Organ protection after severe thermal burns with adenosine, lidocaine, and magnesium (ALM) resuscitation in a rat model

Dr Lisa Davenport1, Dr Hayley Letson2, Professor  Geoffrey Dobson2

1Townsville University Hospital, , Australia, 2Heart and Trauma Research Laboratory, James Cook University, Townsville, Australia

Abstract:

Introduction
The resuscitation of severe burns presents a complex challenge of balancing adequate organ perfusion without causing fluid overload. Adenosine, lidocaine and magnesium (ALM) resuscitation therapy has been shown be organ protective against haemorrhagic shock and traumatic injury. This study aimed to investigate the protective effects of small-volume ALM fluid resuscitation in a 30% TBSA thermal injury rat model.

Methods
Male Sprague-Dawley rats (320–340g; n=25) were randomly assigned to: 1) Sham (surgical instrumentation, without burn, n=5), 2) Saline resuscitation group (n=10), or 3) ALM resuscitation group (n=10). Treatments were initiated 15-min after burn trauma, including 0.7ml/kg 3% NaCl±ALM bolus and 0.25-0.5ml/kg/hr 0.9% NaCl±ALM drip, with animals monitored to 495-min post-burn. Survival, haemodynamics, cardiac function, haematology and histopathology were assessed.

Results
Survival was equivalent with one death from burn shock in each treatment group. ALM improved cardiac function, attenuated the early leukocyte response, and significantly reduced pulmonary oxidative stress (p=0.023).
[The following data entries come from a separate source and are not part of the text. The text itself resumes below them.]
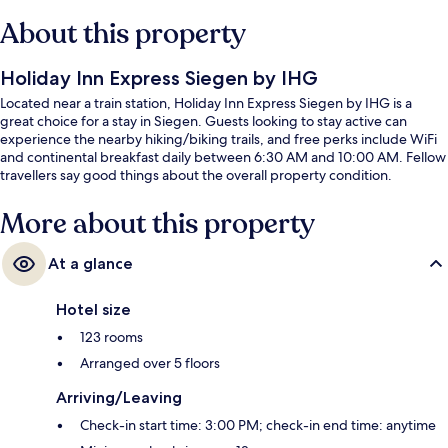
About this property
Holiday Inn Express Siegen by IHG
Located near a train station, Holiday Inn Express Siegen by IHG is a
great choice for a stay in Siegen. Guests looking to stay active can
experience the nearby hiking/biking trails, and free perks include WiFi
and continental breakfast daily between 6:30 AM and 10:00 AM. Fellow
travellers say good things about the overall property condition.
More about this property
At a glance
Hotel size
123 rooms
Arranged over 5 floors
Arriving/Leaving
Check-in start time: 3:00 PM; check-in end time: anytime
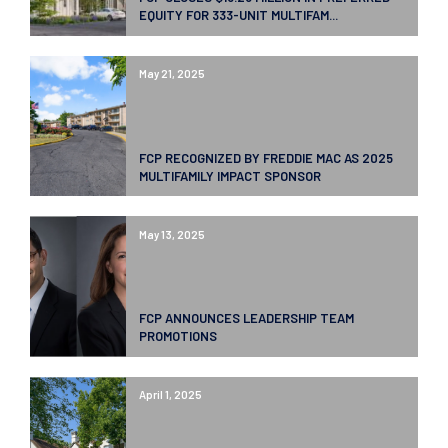
EQUITY FOR 333-UNIT MULTIFAM...
May 21, 2025
FCP RECOGNIZED BY FREDDIE MAC AS 2025
MULTIFAMILY IMPACT SPONSOR
May 13, 2025
FCP ANNOUNCES LEADERSHIP TEAM
PROMOTIONS
April 1, 2025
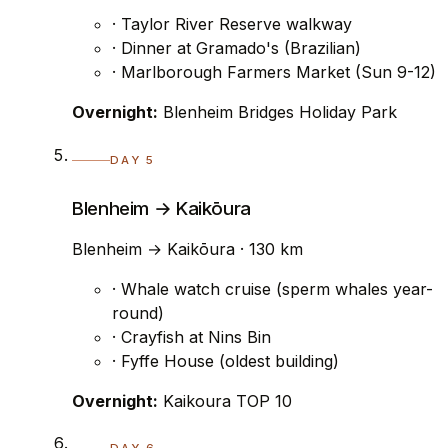
· Taylor River Reserve walkway
· Dinner at Gramado's (Brazilian)
· Marlborough Farmers Market (Sun 9-12)
Overnight:
Blenheim Bridges Holiday Park
DAY 5
Blenheim → Kaikōura
Blenheim → Kaikōura · 130 km
· Whale watch cruise (sperm whales year-
round)
· Crayfish at Nins Bin
· Fyffe House (oldest building)
Overnight:
Kaikoura TOP 10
In addition, ALM significantly reduced histological injury scores of lung (Sham 3±1, Saline 14±2, ALM 5±1; p<0.05) heart (Sham 1±0, Saline 8±0, ALM 2±1; p<0.05) and gut injury (Sham 0±0, Saline 6±1, ALM 2±0; <0.05).

Discussion
Previous trauma studies have demonstrated increased survival with ALM resuscitation. In this study, ALM’s therapeutic efficacy may have been reduced by high circulating levels of alpha 1-acid glycoprotein (AGP) which has strong lidocaine-binding properties. Post hoc analysis showed 1.6-fold higher AGP following burn trauma compared with previous ALM trauma and haemorrhage studies (p<0.05).

Conclusions
We conclude that small-volume ALM therapy improved cardiac, lung, gut and immunomodulatory function following severe burn trauma. However, further studies assessing higher ALM doses with longer monitoring periods are required to determine the potential protective effects of ALM in severe burns.


Biography:

Lisa Davenport is a Junior doctor at Townsville University Hospital. Lisa completed her Bachelor of Medicine and Surgery at James Cook University with her honours project focused on preclinical burns research.
Since completing her degree, she has continued to pursue her research interests in burns care.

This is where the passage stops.